(Directions) Only the lines from the one with "mrežnih uređaja i" through the end of the data are wanted, copied exactly.

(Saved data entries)
= = = =
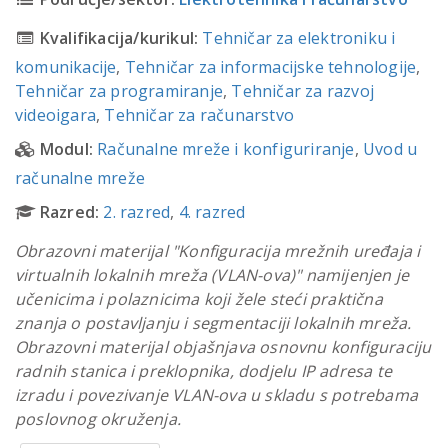
Kvalifikacija/kurikul:
Tehničar za elektroniku i
komunikacije
,
Tehničar za informacijske tehnologije
,
Tehničar za programiranje
,
Tehničar za razvoj
videoigara
,
Tehničar za računarstvo
Modul:
Računalne mreže i konfiguriranje
,
Uvod u
računalne mreže
Razred:
2. razred
,
4. razred
Obrazovni materijal "Konfiguracija mrežnih uređaja i
virtualnih lokalnih mreža (VLAN-ova)" namijenjen je
učenicima i polaznicima koji žele steći praktična
znanja o postavljanju i segmentaciji lokalnih mreža.
Obrazovni materijal objašnjava osnovnu konfiguraciju
radnih stanica i preklopnika, dodjelu IP adresa te
izradu i povezivanje VLAN-ova u skladu s potrebama
poslovnog okruženja.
= = = =
(Written response)
Obrazovni materijal "Konfiguracija mrežnih uređaja i
virtualnih lokalnih mreža (VLAN-ova)" namijenjen je
učenicima i polaznicima koji žele steći praktična
znanja o postavljanju i segmentaciji lokalnih mreža.
Obrazovni materijal objašnjava osnovnu konfiguraciju
radnih stanica i preklopnika, dodjelu IP adresa te
izradu i povezivanje VLAN-ova u skladu s potrebama
poslovnog okruženja.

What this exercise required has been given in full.